▶ **Problem details**
Down to the last line, restate the records below word for word, dropping every image.
Content starts
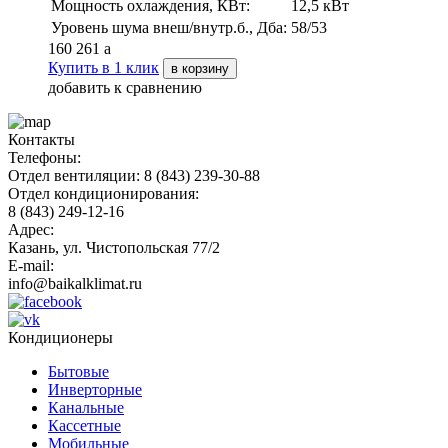
Мощность охлаждения, КВт:
12,5 кВт
Уровень шума внеш/внутр.б., Дба:
58/53
160 261
a
Купить в 1 клик
в корзину
добавить к сравнению
Контакты
Телефоны:
Отдел вентиляции: 8 (843) 239-30-88
Отдел кондиционирования:
8 (843) 249-12-16
Адрес:
Казань, ул. Чистопольская 77/2
E-mail:
info@baikalklimat.ru
Кондиционеры
Бытовые
Инверторные
Канальные
Кассетные
Мобильные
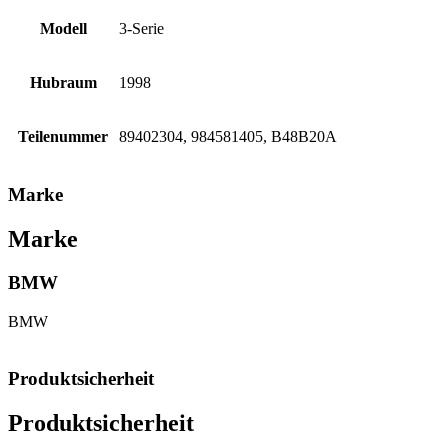
Modell
3-Serie
Hubraum
1998
Teilenummer
89402304, 984581405, B48B20A
Marke
Marke
BMW
BMW
Produktsicherheit
Produktsicherheit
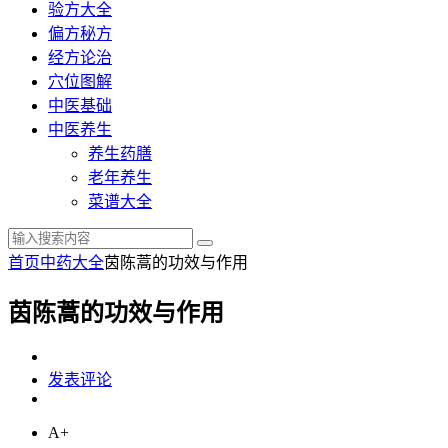
验方大全
偏方秘方
经方论治
穴位图解
中医基础
中医养生
养生药膳
老年养生
菜谱大全
首页
中药大全
茵陈蒿的功效与作用
茵陈蒿的功效与作用
发表评论
A+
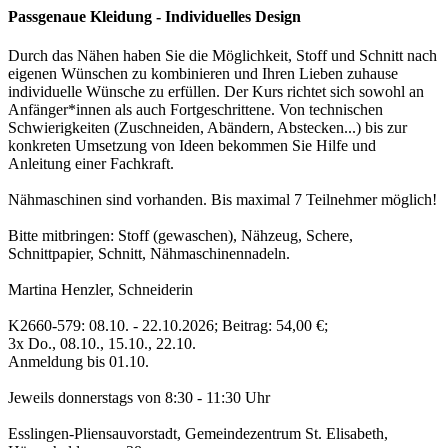
Passgenaue Kleidung - Individuelles Design
Durch das Nähen haben Sie die Möglichkeit, Stoff und Schnitt nach
eigenen Wünschen zu kombinieren und Ihren Lieben zuhause
individuelle Wünsche zu erfüllen. Der Kurs richtet sich sowohl an
Anfänger*innen als auch Fortgeschrittene. Von technischen
Schwierigkeiten (Zuschneiden, Abändern, Abstecken...) bis zur
konkreten Umsetzung von Ideen bekommen Sie Hilfe und
Anleitung einer Fachkraft.
Nähmaschinen sind vorhanden. Bis maximal 7 Teilnehmer möglich!
Bitte mitbringen: Stoff (gewaschen), Nähzeug, Schere,
Schnittpapier, Schnitt, Nähmaschinennadeln.
Martina Henzler, Schneiderin
K2660-579: 08.10. - 22.10.2026; Beitrag: 54,00 €;
3x Do., 08.10., 15.10., 22.10.
Anmeldung bis 01.10.
Jeweils donnerstags von 8:30 - 11:30 Uhr
Esslingen-Pliensauvorstadt, Gemeindezentrum St. Elisabeth,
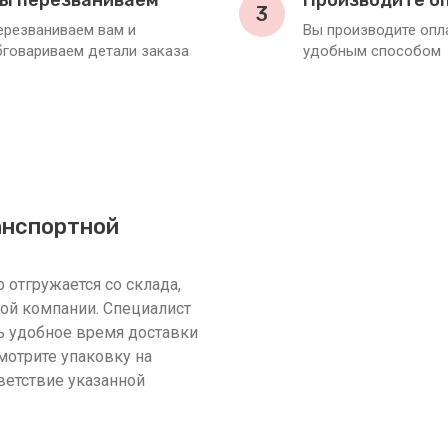
ы перезваниваем
Производите о
3
ерезваниваем вам и
Вы производите оп
бговариваем детали заказа
удобным способом
анспортной
 отгружается со склада,
ной компании. Специалист
 удобное время доставки
смотрите упаковку на
ветствие указанной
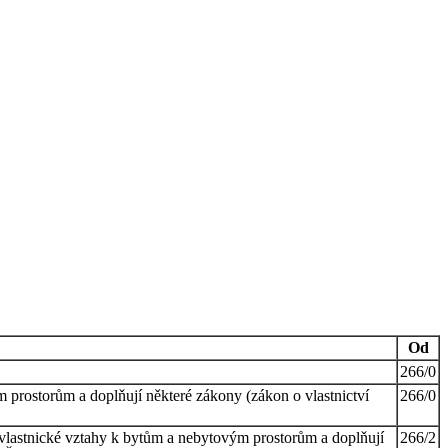
Od
266/0
 prostorům a doplňují některé zákony (zákon o vlastnictví
266/0
 vlastnické vztahy k bytům a nebytovým prostorům a doplňují
266/2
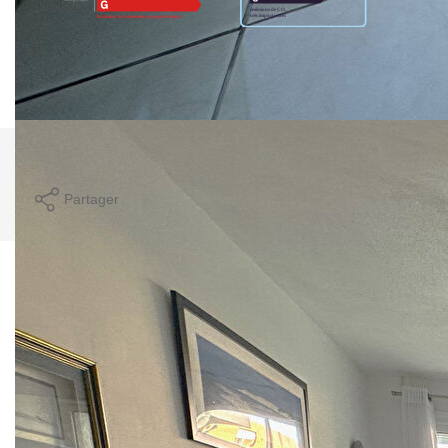
Montant estimé des dépenses annuelles d'énergie pour un
usage standard entre 510€ et 730€. Pour la date de
référence 01/03/2024.
Imprimer
Partager
Ce bien est soumis à un diagnostic ERP (État
des Risques et Pollutions). Pour en savoir plus,
rendez-vous sur
https://www.georisques.gouv.fr/
Caractéristiques détaillées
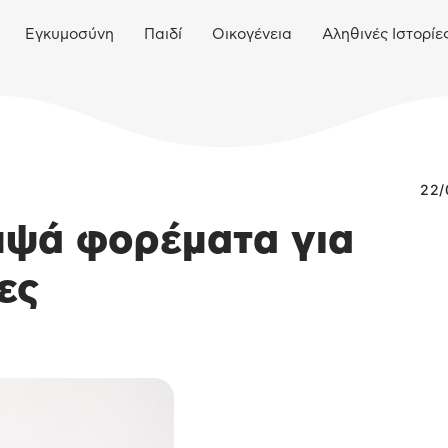
Εγκυμοσύνη
Παιδί
Οικογένεια
Αληθινές Ιστορίε
22/
μψά φορέματα για
ες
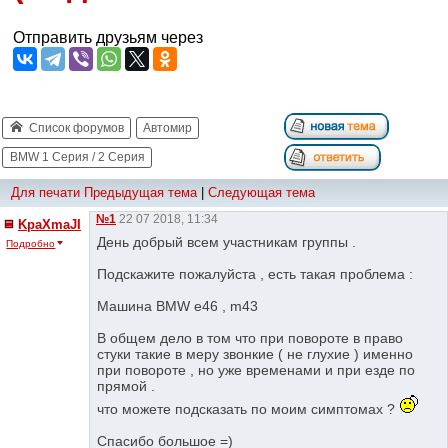
Отправить друзьям через
Список форумов
Автомир
BMW 1 Серия / 2 Серия
Для печати
Предыдущая тема
|
Следующая тема
№1
22 07 2018, 11:34
KpaXmaJI
День добрый всем участникам группы .
Подробно
Подскажите пожалуйста , есть такая проблема :
Машина BMW e46 , m43
В общем дело в том что при повороте в право
стуки такие в меру звонкие ( не глухие ) именно
при повороте , но уже временами и при езде по
прямой .
что можете подсказать по моим симптомах ?
Спасибо большое =)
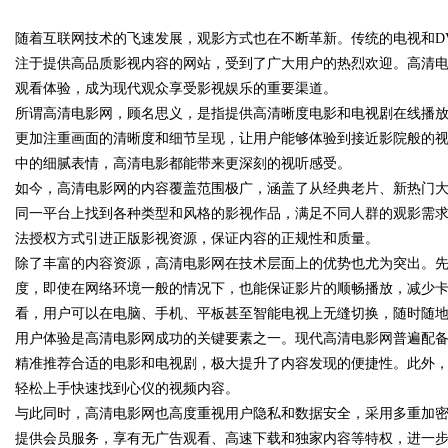
随着互联网技术的飞速发展，观影方式也在不断革新。传统的电视和D
注于提供高品质影视内容的网站，受到了广大用户的热烈欢迎。高清
观看体验，成为现代观众享受影视娱乐的重要渠道。
所谓高清电影网，顾名思义，是指提供高清晰度电影和电视剧在线播
更加注重画面的清晰度和细节呈现，让用户能够体验到接近影院般的
uz
中的细腻表情，高清电影都能带来更深刻的视听感受。
如今，高清电影网的内容覆盖范围极广，涵盖了从经典老片、新热门
同一平台上找到各种类型和风格的影视作品，满足不同人群的观影需
法授权方式引进正版影视资源，保证内容的正规性和质量。
除了丰富的内容资源，高清电影网在技术层面上的优势也尤为突出。
度，即使在网络环境一般的情况下，也能保证影片的顺畅播放，减少
看，用户可以在电脑、手机、平板甚至智能电视上无缝切换，随时随
用户体验是高清电影网成功的关键要素之一。现代高清电影网普遍配
!
精准推荐合适的电影和电视剧，极大提升了内容发现的便捷性。此外
轻松上手快速找到心仪的视频内容。
与此同时，高清电影网也高度重视用户隐私和数据安全，采用多重加
提供会员服务，享有无广告观看、高速下载和独家内容等特权，进一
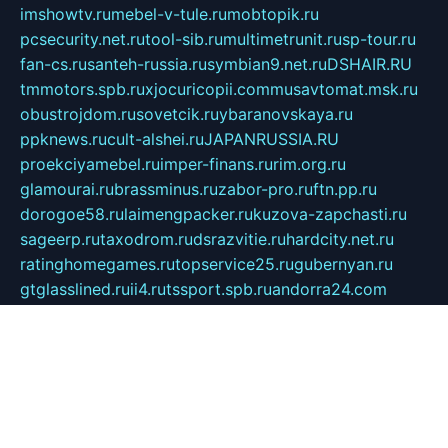
imshowtv.ru
mebel-v-tule.ru
mobtopik.ru
pcsecurity.net.ru
tool-sib.ru
multimetrunit.ru
sp-tour.ru
fan-cs.ru
santeh-russia.ru
symbian9.net.ru
DSHAIR.RU
tmmotors.spb.ru
xjocuricopii.com
musavtomat.msk.ru
obustrojdom.ru
sovetcik.ru
ybaranovskaya.ru
ppknews.ru
cult-alshei.ru
JAPANRUSSIA.RU
proekciyamebel.ru
imper-finans.ru
rim.org.ru
glamourai.ru
brassminus.ru
zabor-pro.ru
ftn.pp.ru
dorogoe58.ru
laimengpacker.ru
kuzova-zapchasti.ru
sageerp.ru
taxodrom.ru
dsrazvitie.ru
hardcity.net.ru
ratinghomegames.ru
topservice25.ru
gubernyan.ru
gtglasslined.ru
ii4.ru
tssport.spb.ru
andorra24.com
blackwallstreet.ru
oboimos.ru
optim-doors.com.ru
ikuch.ru
nycr.org.ru
npa21.ru
vremya-ch.spb.ru
desert000.ru
ivtorgi.ru
ifiori.ru
catalog-statei.ru
dcv.org.ru
spetsmaster174.ru
ipkameryhiseeu.ru
dum26.ru
ruspol.spb.ru
fr-opendp.ru
kam-solnyshko.ru
cheyenne-arapaho.ru
sevzapmetal.spb.ru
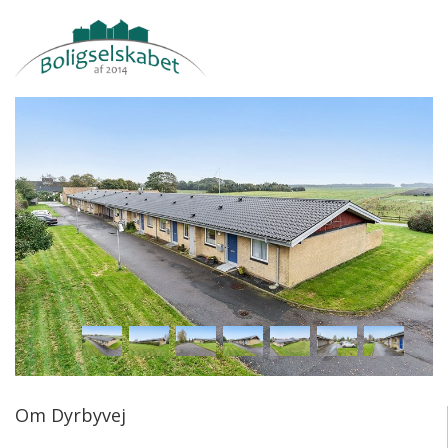
Om Dyrbyvej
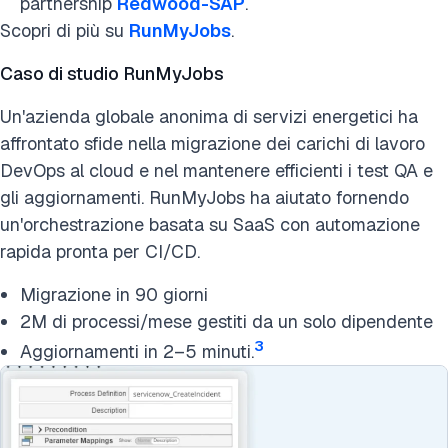
partnership
Redwood-SAP
.
Scopri di più su
RunMyJobs
.
Caso di studio RunMyJobs
Un'azienda globale anonima di servizi energetici ha
affrontato sfide nella migrazione dei carichi di lavoro
DevOps al cloud e nel mantenere efficienti i test QA e
gli aggiornamenti. RunMyJobs ha aiutato fornendo
un'orchestrazione basata su SaaS con automazione
rapida pronta per CI/CD.
Migrazione in 90 giorni
2M di processi/mese gestiti da un solo dipendente
3
Aggiornamenti in 2–5 minuti.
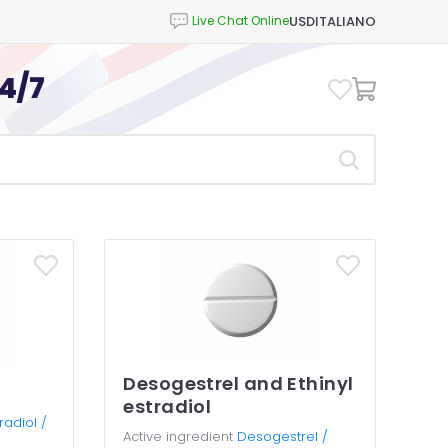
USD
ITALIANO
4/7
Desogestrel and Ethinyl
estradiol
radiol /
Active ingredient
Desogestrel /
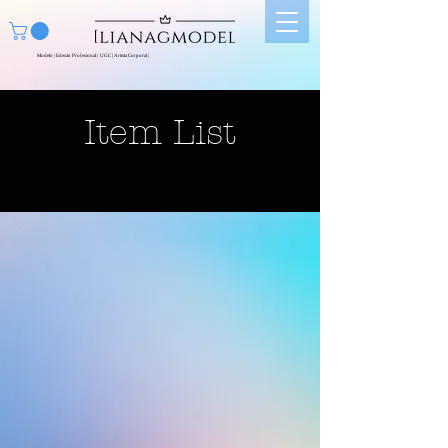
Modelo | Edecán Profesional | UGC | Artista Corporal |
Item List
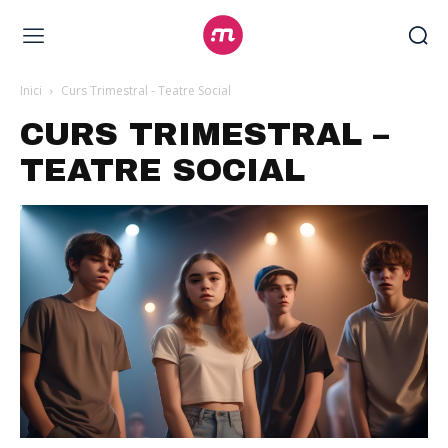
Inici
Curs Trimestral - Teatre Social
CURS TRIMESTRAL –
TEATRE SOCIAL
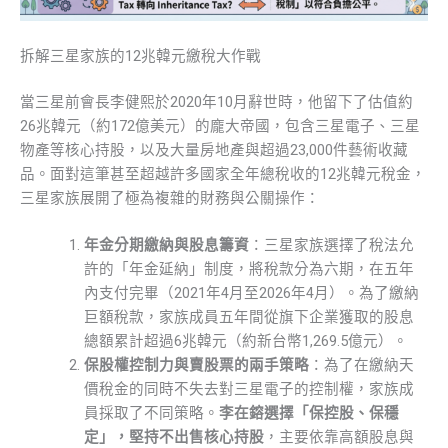
拆解三星家族的12兆韓元繳稅大作戰
當三星前會長李健熙於2020年10月辭世時，他留下了估值約
26兆韓元（約172億美元）的龐大帝國，包含三星電子、三星
物產等核心持股，以及大量房地產與超過23,000件藝術收藏
品。面對這筆甚至超越許多國家全年總稅收的12兆韓元稅金，
三星家族展開了極為複雜的財務與公關操作：
年金分期繳納與股息籌資
：三星家族選擇了稅法允
許的「年金延納」制度，將稅款分為六期，在五年
內支付完畢（2021年4月至2026年4月）。為了繳納
巨額稅款，家族成員五年間從旗下企業獲取的股息
總額累計超過6兆韓元（約新台幣1,269.5億元）。
保股權控制力與賣股票的兩手策略
：為了在繳納天
價稅金的同時不失去對三星電子的控制權，家族成
員採取了不同策略。
李在鎔選擇「保控股、保穩
定」，堅持不出售核心持股
，主要依靠高額股息與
Content ends
▶ **Exercise output**
Мощность охлаждения, КВт:
12,5 кВт
Уровень шума внеш/внутр.б., Дба:
58/53
160 261
a
Купить в 1 клик
в корзину
добавить к сравнению
Контакты
Телефоны:
Отдел вентиляции: 8 (843) 239-30-88
Отдел кондиционирования:
8 (843) 249-12-16
Адрес:
Казань, ул. Чистопольская 77/2
E-mail:
info@baikalklimat.ru
Кондиционеры
Бытовые
Инверторные
Канальные
Кассетные
Мобильные
Modell
3-Serie
Hubraum
1998
Teilenummer
89402304, 984581405, B48B20A
Marke
Marke
BMW
BMW
Produktsicherheit
Produktsicherheit
验方大全
偏方秘方
经方论治
穴位图解
中医基础
中医养生
养生药膳
老年养生
菜谱大全
首页
中药大全
茵陈蒿的功效与作用
茵陈蒿的功效与作用
发表评论
A+
Passgenaue Kleidung - Individuelles Design
Durch das Nähen haben Sie die Möglichkeit, Stoff und Schnitt nach
eigenen Wünschen zu kombinieren und Ihren Lieben zuhause
individuelle Wünsche zu erfüllen. Der Kurs richtet sich sowohl an
Anfänger*innen als auch Fortgeschrittene. Von technischen
Schwierigkeiten (Zuschneiden, Abändern, Abstecken...) bis zur
konkreten Umsetzung von Ideen bekommen Sie Hilfe und
Anleitung einer Fachkraft.
Nähmaschinen sind vorhanden. Bis maximal 7 Teilnehmer möglich!
Bitte mitbringen: Stoff (gewaschen), Nähzeug, Schere,
Schnittpapier, Schnitt, Nähmaschinennadeln.
Martina Henzler, Schneiderin
K2660-579: 08.10. - 22.10.2026; Beitrag: 54,00 €;
3x Do., 08.10., 15.10., 22.10.
Anmeldung bis 01.10.
Jeweils donnerstags von 8:30 - 11:30 Uhr
Esslingen-Pliensauvorstadt, Gemeindezentrum St. Elisabeth,
ы перезваниваем
Производите о
3
ерезваниваем вам и
Вы производите оп
бговариваем детали заказа
удобным способом
анспортной
 отгружается со склада,
ной компании. Специалист
 удобное время доставки
смотрите упаковку на
ветствие указанной
Od
266/0
 prostorům a doplňují některé zákony (zákon o vlastnictví
266/0
 vlastnické vztahy k bytům a nebytovým prostorům a doplňují
266/2
Montant estimé des dépenses annuelles d'énergie pour un
usage standard entre 510€ et 730€. Pour la date de
référence 01/03/2024.
Imprimer
Partager
Ce bien est soumis à un diagnostic ERP (État
des Risques et Pollutions). Pour en savoir plus,
rendez-vous sur
https://www.georisques.gouv.fr/
Caractéristiques détaillées
Εγκυμοσύνη
Παιδί
Οικογένεια
Αληθινές Ιστορίε
22/
μψά φορέματα για
ες
Отправить друзьям через
Список форумов
Автомир
BMW 1 Серия / 2 Серия
Для печати
Предыдущая тема
|
Следующая тема
№1
22 07 2018, 11:34
KpaXmaJI
День добрый всем участникам группы .
Подробно
Подскажите пожалуйста , есть такая проблема :
Машина BMW e46 , m43
В общем дело в том что при повороте в право
стуки такие в меру звонкие ( не глухие ) именно
при повороте , но уже временами и при езде по
прямой .
что можете подсказать по моим симптомах ?
Спасибо большое =)
随着互联网技术的飞速发展，观影方式也在不断革新。传统的电视和D
注于提供高品质影视内容的网站，受到了广大用户的热烈欢迎。高清
观看体验，成为现代观众享受影视娱乐的重要渠道。
所谓高清电影网，顾名思义，是指提供高清晰度电影和电视剧在线播
更加注重画面的清晰度和细节呈现，让用户能够体验到接近影院般的
uz
中的细腻表情，高清电影都能带来更深刻的视听感受。
如今，高清电影网的内容覆盖范围极广，涵盖了从经典老片、新热门
同一平台上找到各种类型和风格的影视作品，满足不同人群的观影需
法授权方式引进正版影视资源，保证内容的正规性和质量。
除了丰富的内容资源，高清电影网在技术层面上的优势也尤为突出。
度，即使在网络环境一般的情况下，也能保证影片的顺畅播放，减少
看，用户可以在电脑、手机、平板甚至智能电视上无缝切换，随时随
用户体验是高清电影网成功的关键要素之一。现代高清电影网普遍配
!
精准推荐合适的电影和电视剧，极大提升了内容发现的便捷性。此外
轻松上手快速找到心仪的视频内容。
与此同时，高清电影网也高度重视用户隐私和数据安全，采用多重加
提供会员服务，享有无广告观看、高速下载和独家内容等特权，进一
imshowtv.ru
mebel-v-tule.ru
mobtopik.ru
pcsecurity.net.ru
tool-sib.ru
multimetrunit.ru
sp-tour.ru
fan-cs.ru
santeh-russia.ru
symbian9.net.ru
DSHAIR.RU
tmmotors.spb.ru
xjocuricopii.com
musavtomat.msk.ru
obustrojdom.ru
sovetcik.ru
ybaranovskaya.ru
ppknews.ru
cult-alshei.ru
JAPANRUSSIA.RU
proekciyamebel.ru
imper-finans.ru
rim.org.ru
glamourai.ru
brassminus.ru
zabor-pro.ru
ftn.pp.ru
dorogoe58.ru
laimengpacker.ru
kuzova-zapchasti.ru
sageerp.ru
taxodrom.ru
dsrazvitie.ru
hardcity.net.ru
ratinghomegames.ru
topservice25.ru
gubernyan.ru
gtglasslined.ru
ii4.ru
tssport.spb.ru
andorra24.com
blackwallstreet.ru
oboimos.ru
optim-doors.com.ru
ikuch.ru
nycr.org.ru
npa21.ru
vremya-ch.spb.ru
desert000.ru
ivtorgi.ru
ifiori.ru
catalog-statei.ru
dcv.org.ru
spetsmaster174.ru
ipkameryhiseeu.ru
dum26.ru
ruspol.spb.ru
fr-opendp.ru
kam-solnyshko.ru
cheyenne-arapaho.ru
sevzapmetal.spb.ru
Om Dyrbyvej
partnership
Redwood-SAP
.
Scopri di più su
RunMyJobs
.
Caso di studio RunMyJobs
Un'azienda globale anonima di servizi energetici ha
affrontato sfide nella migrazione dei carichi di lavoro
DevOps al cloud e nel mantenere efficienti i test QA e
gli aggiornamenti. RunMyJobs ha aiutato fornendo
un'orchestrazione basata su SaaS con automazione
rapida pronta per CI/CD.
Migrazione in 90 giorni
2M di processi/mese gestiti da un solo dipendente
3
Aggiornamenti in 2–5 minuti.
USD
ITALIANO
4/7
Desogestrel and Ethinyl
estradiol
radiol /
Active ingredient
Desogestrel /
Modelo | Edecán Profesional | UGC | Artista Corporal |
Item List
Inici
Curs Trimestral - Teatre Social
CURS TRIMESTRAL –
TEATRE SOCIAL
拆解三星家族的12兆韓元繳稅大作戰
當三星前會長李健熙於2020年10月辭世時，他留下了估值約
26兆韓元（約172億美元）的龐大帝國，包含三星電子、三星
物產等核心持股，以及大量房地產與超過23,000件藝術收藏
品。面對這筆甚至超越許多國家全年總稅收的12兆韓元稅金，
三星家族展開了極為複雜的財務與公關操作：
年金分期繳納與股息籌資
：三星家族選擇了稅法允
許的「年金延納」制度，將稅款分為六期，在五年
內支付完畢（2021年4月至2026年4月）。為了繳納
巨額稅款，家族成員五年間從旗下企業獲取的股息
總額累計超過6兆韓元（約新台幣1,269.5億元）。
保股權控制力與賣股票的兩手策略
：為了在繳納天
價稅金的同時不失去對三星電子的控制權，家族成
員採取了不同策略。
李在鎔選擇「保控股、保穩
定」，堅持不出售核心持股
，主要依靠高額股息與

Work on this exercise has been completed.